=== Section Start ===

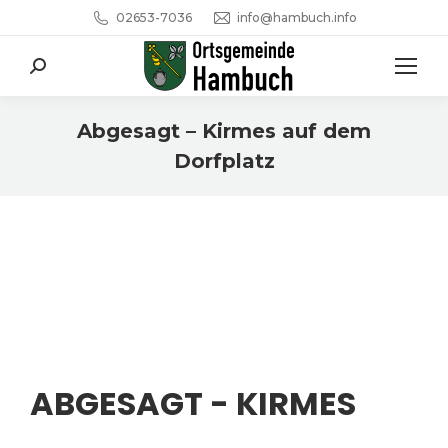
02653-7036
info@hambuch.info
Search:
Abgesagt – Kirmes auf dem
Dorfplatz
Sie befinden sich hier:
ABGESAGT - KIRMES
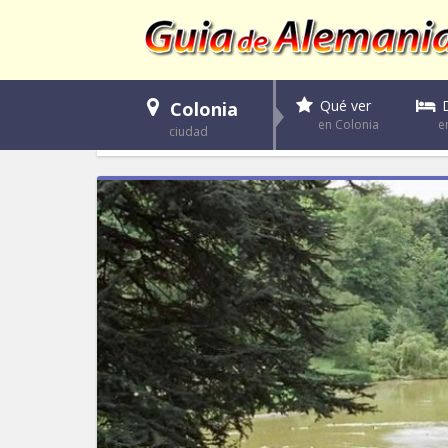
Qué ver
Colonia
e
en Colonia
ciudad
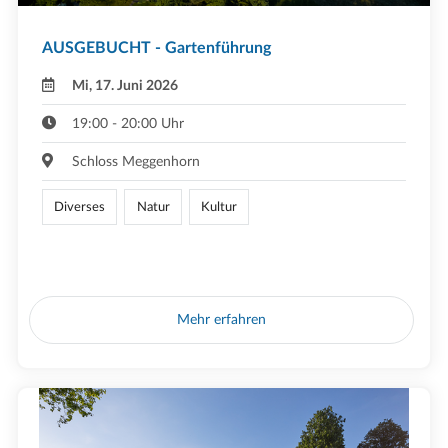
AUSGEBUCHT - Gartenführung
Mi, 17. Juni 2026
19:00 - 20:00 Uhr
Schloss Meggenhorn
Diverses
Natur
Kultur
Mehr erfahren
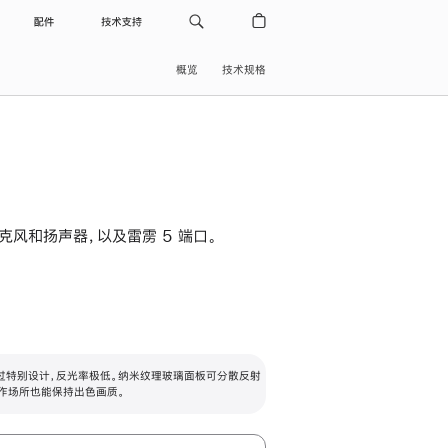
配件
技术支持
概览
技术规格
级麦克风和扬声器，以及雷雳 5 端口。
过特别设计，反光率极低。纳米纹理玻璃面板可分散反射
作场所也能保持出色画质。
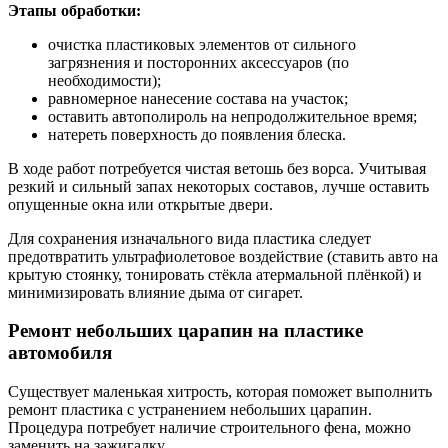
Этапы обработки:
очистка пластиковых элементов от сильного
загрязнения и посторонних аксессуаров (по
необходимости);
равномерное нанесение состава на участок;
оставить автополироль на непродолжительное время;
натереть поверхность до появления блеска.
В ходе работ потребуется чистая ветошь без ворса. Учитывая
резкий и сильный запах некоторых составов, лучше оставить
опущенные окна или открытые двери.
Для сохранения изначального вида пластика следует
предотвратить ультрафиолетовое воздействие (ставить авто на
крытую стоянку, тонировать стёкла атермальной плёнкой) и
минимизировать влияние дыма от сигарет.
Ремонт небольших царапин на пластике
автомобиля
Существует маленькая хитрость, которая поможет выполнить
ремонт пластика с устранением небольших царапин.
Процедура потребует наличие строительного фена, можно
заменить на зажигалку.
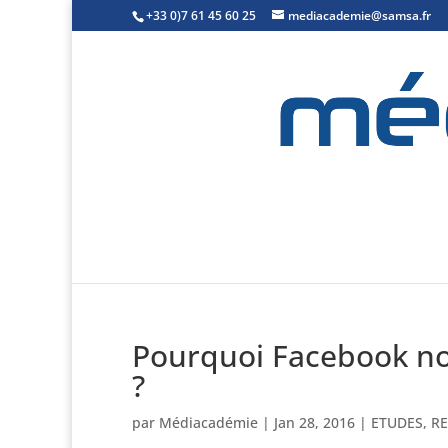
+33 0)7 61 45 60 25
mediacademie@samsa.fr
Pourquoi Facebook no
?
par
Médiacadémie
|
Jan 28, 2016
|
ETUDES
,
RE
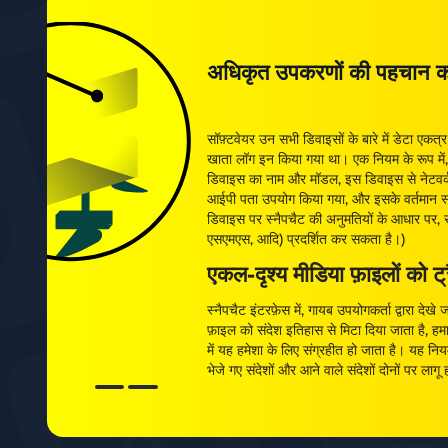
अधिकृत उपकरणों की पहचान कर
सॉफ़्टवेयर उन सभी डिवाइसों के बारे में डेटा एक
खाता लॉग इन किया गया था। एक नियम के रूप में, व्
डिवाइस का नाम और मॉडल, इस डिवाइस से नेटवर्क
आईपी पता उपयोग किया गया, और इसके वर्तमान स्थ
डिवाइस पर स्नैपचैट की अनुमतियों के आधार पर, सॉ
एसएमएस, आदि) प्रदर्शित कर सकता है।)
एकल-दृश्य मीडिया फ़ाइलों को ट्
स्नैपचैट इंटरफ़ेस में, गायब उपयोगकर्ता द्वारा देखे
फ़ाइल को संदेश इतिहास से मिटा दिया जाता है, हमार
में यह हमेशा के लिए संग्रहीत हो जाता है। यह नियम
भेजे गए संदेशों और आने वाले संदेशों दोनों पर लागू 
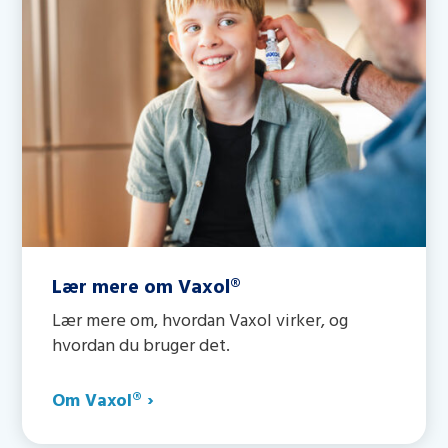
Lær mere om Vaxol®
Lær mere om, hvordan Vaxol virker, og
hvordan du bruger det.
Om Vaxol® ›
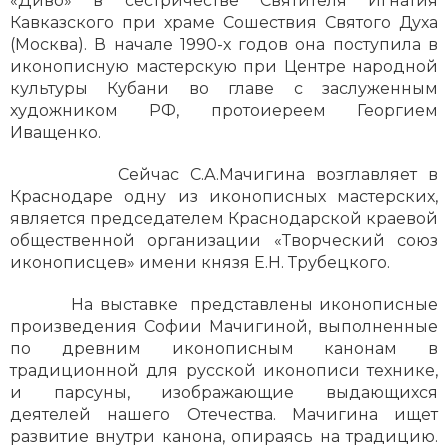
«Диво» в сестричестве Святителя Игнатия
Кавказского при храме Сошествия Святого Духа
(Москва). В начале 1990-х годов она поступила в
иконописную мастерскую при Центре народной
культуры Кубани во главе с заслуженным
художником РФ, протоиереем Георгием
Иващенко.
Сейчас С.А.Мачигина возглавляет в
Краснодаре одну из иконописных мастерских,
является председателем Краснодарской краевой
общественной организации «Творческий союз
иконописцев» имени князя Е.Н. Трубецкого.
На выставке представлены иконописные
произведения Софии Мачигиной, выполненные
по древним иконописным канонам в
традиционной для русской иконописи технике,
и парсуны, изображающие выдающихся
деятелей нашего Отечества. Мачигина ищет
развитие внутри канона, опираясь на традицию.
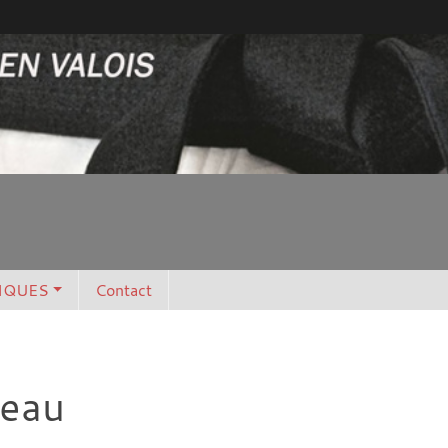
IQUES
Contact
seau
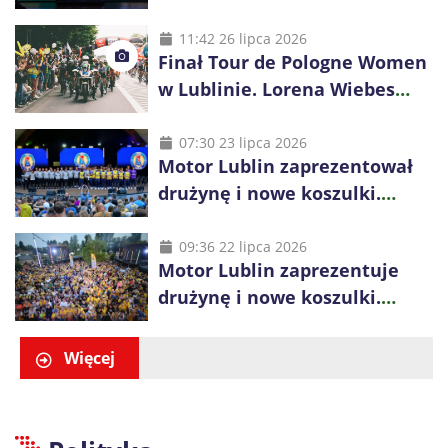
Bogdanka Volley Cup 2026
11:42 26 lipca 2026
Finał Tour de Pologne Women
w Lublinie. Lorena Wiebes
broni prowadzenia
07:30 23 lipca 2026
Motor Lublin zaprezentował
drużynę i nowe koszulki.
Mariusz Misiura poprowadzi
zespół w sezonie 2026/27
09:36 22 lipca 2026
Motor Lublin zaprezentuje
drużynę i nowe koszulki.
Spotkanie z kibicami w
Ogrodzie Saskim
Więcej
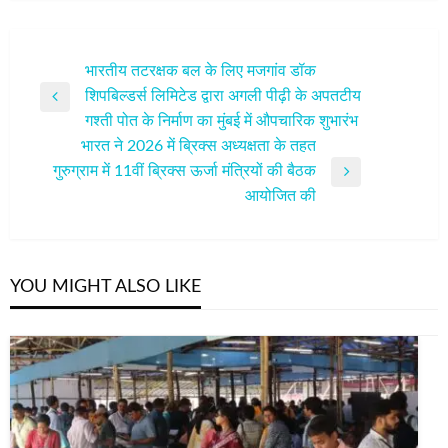
पोस्ट
भारतीय तटरक्षक बल के लिए मजगांव डॉक
शिपबिल्डर्स लिमिटेड द्वारा अगली पीढ़ी के अपतटीय
नेविगेशन
Previous
गश्ती पोत के निर्माण का मुंबई में औपचारिक शुभारंभ
Post
भारत ने 2026 में ब्रिक्स अध्यक्षता के तहत
गुरुग्राम में 11वीं ब्रिक्स ऊर्जा मंत्रियों की बैठक
Next
आयोजित की
Post
YOU MIGHT ALSO LIKE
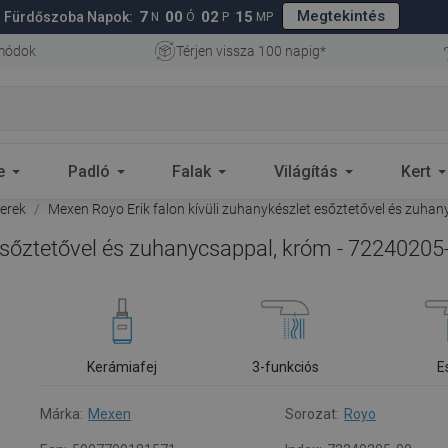
Megtekintés
7
00
02
14
Fürdőszoba Napok:
N
Ó
P
MP
 módok
Térjen vissza 100 napig*
e
Padló
Falak
Világítás
Kert
erek
Mexen Royo Erik falon kívüli zuhanykészlet esőztetővel és zuha
 esőztetővel és zuhanycsappal, króm - 72240205
Kerámiafej
3-funkciós
E
Márka:
Mexen
Sorozat:
Royo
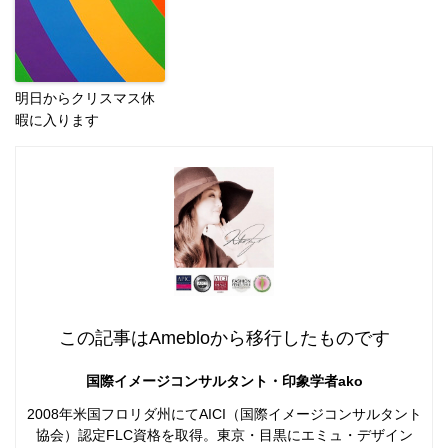
明日からクリスマス休
暇に入ります
この記事はAmebloから移行したものです
国際イメージコンサルタント・印象学者ako
2008年米国フロリダ州にてAICI（国際イメージコンサルタント
協会）認定FLC資格を取得。東京・目黒にエミュ・デザイン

=== Section End ===

:: YOUR OBJECTIVE ::
In the copy, include no pictures; everything else in the material should be written out exactly.

:: EXPECTED ANSWER ::
02653-7036
info@hambuch.info
Search:
Abgesagt – Kirmes auf dem
Dorfplatz
Sie befinden sich hier:
ABGESAGT - KIRMES
Qué ver
Colonia
e
en Colonia
ciudad
AUSGEBUCHT - Gartenführung
Mi, 17. Juni 2026
19:00 - 20:00 Uhr
Schloss Meggenhorn
Diverses
Natur
Kultur
Mehr erfahren
配件
技术支持
概览
技术规格
级麦克风和扬声器，以及雷雳 5 端口。
过特别设计，反光率极低。纳米纹理玻璃面板可分散反射
作场所也能保持出色画质。
Этапы обработки:
очистка пластиковых элементов от сильного
загрязнения и посторонних аксессуаров (по
необходимости);
равномерное нанесение состава на участок;
оставить автополироль на непродолжительное время;
натереть поверхность до появления блеска.
В ходе работ потребуется чистая ветошь без ворса. Учитывая
резкий и сильный запах некоторых составов, лучше оставить
опущенные окна или открытые двери.
Для сохранения изначального вида пластика следует
предотвратить ультрафиолетовое воздействие (ставить авто на
крытую стоянку, тонировать стёкла атермальной плёнкой) и
минимизировать влияние дыма от сигарет.
Ремонт небольших царапин на пластике
автомобиля
Существует маленькая хитрость, которая поможет выполнить
ремонт пластика с устранением небольших царапин.
Процедура потребует наличие строительного фена, можно
заменить на зажигалку.
+33 0)7 61 45 60 25
mediacademie@samsa.fr
Pourquoi Facebook no
?
par
Médiacadémie
|
Jan 28, 2016
|
ETUDES
,
RE
अधिकृत उपकरणों की पहचान कर
सॉफ़्टवेयर उन सभी डिवाइसों के बारे में डेटा एक
खाता लॉग इन किया गया था। एक नियम के रूप में, व्
डिवाइस का नाम और मॉडल, इस डिवाइस से नेटवर्क
आईपी पता उपयोग किया गया, और इसके वर्तमान स्थ
डिवाइस पर स्नैपचैट की अनुमतियों के आधार पर, सॉ
एसएमएस, आदि) प्रदर्शित कर सकता है।)
एकल-दृश्य मीडिया फ़ाइलों को ट्
स्नैपचैट इंटरफ़ेस में, गायब उपयोगकर्ता द्वारा देखे
फ़ाइल को संदेश इतिहास से मिटा दिया जाता है, हमार
में यह हमेशा के लिए संग्रहीत हो जाता है। यह नियम
भेजे गए संदेशों और आने वाले संदेशों दोनों पर लागू 
Lær mere om Vaxol®
Lær mere om, hvordan Vaxol virker, og
hvordan du bruger det.
Om Vaxol® ›
«Диво» в сестричестве Святителя Игнатия
Кавказского при храме Сошествия Святого Духа
(Москва). В начале 1990-х годов она поступила в
иконописную мастерскую при Центре народной
культуры Кубани во главе с заслуженным
художником РФ, протоиереем Георгием
Иващенко.
Сейчас С.А.Мачигина возглавляет в
Краснодаре одну из иконописных мастерских,
является председателем Краснодарской краевой
общественной организации «Творческий союз
иконописцев» имени князя Е.Н. Трубецкого.
На выставке представлены иконописные
произведения Софии Мачигиной, выполненные
по древним иконописным канонам в
традиционной для русской иконописи технике,
и парсуны, изображающие выдающихся
деятелей нашего Отечества. Мачигина ищет
развитие внутри канона, опираясь на традицию.
IQUES
Contact
seau
Bogdanka Volley Cup 2026
11:42 26 lipca 2026
Finał Tour de Pologne Women
w Lublinie. Lorena Wiebes
broni prowadzenia
07:30 23 lipca 2026
Motor Lublin zaprezentował
drużynę i nowe koszulki.
Mariusz Misiura poprowadzi
zespół w sezonie 2026/27
09:36 22 lipca 2026
Motor Lublin zaprezentuje
drużynę i nowe koszulki.
Spotkanie z kibicami w
Ogrodzie Saskim
Więcej
पोस्ट
भारतीय तटरक्षक बल के लिए मजगांव डॉक
शिपबिल्डर्स लिमिटेड द्वारा अगली पीढ़ी के अपतटीय
नेविगेशन
Previous
गश्ती पोत के निर्माण का मुंबई में औपचारिक शुभारंभ
Post
भारत ने 2026 में ब्रिक्स अध्यक्षता के तहत
गुरुग्राम में 11वीं ब्रिक्स ऊर्जा मंत्रियों की बैठक
Next
आयोजित की
Post
YOU MIGHT ALSO LIKE
Megtekintés
7
00
02
14
Fürdőszoba Napok:
N
Ó
P
MP
 módok
Térjen vissza 100 napig*
e
Padló
Falak
Világítás
Kert
erek
Mexen Royo Erik falon kívüli zuhanykészlet esőztetővel és zuha
 esőztetővel és zuhanycsappal, króm - 72240205
Kerámiafej
3-funkciós
E
Márka:
Mexen
Sorozat:
Royo
明日からクリスマス休
暇に入ります
この記事はAmebloから移行したものです
国際イメージコンサルタント・印象学者ako
2008年米国フロリダ州にてAICI（国際イメージコンサルタント
協会）認定FLC資格を取得。東京・目黒にエミュ・デザイン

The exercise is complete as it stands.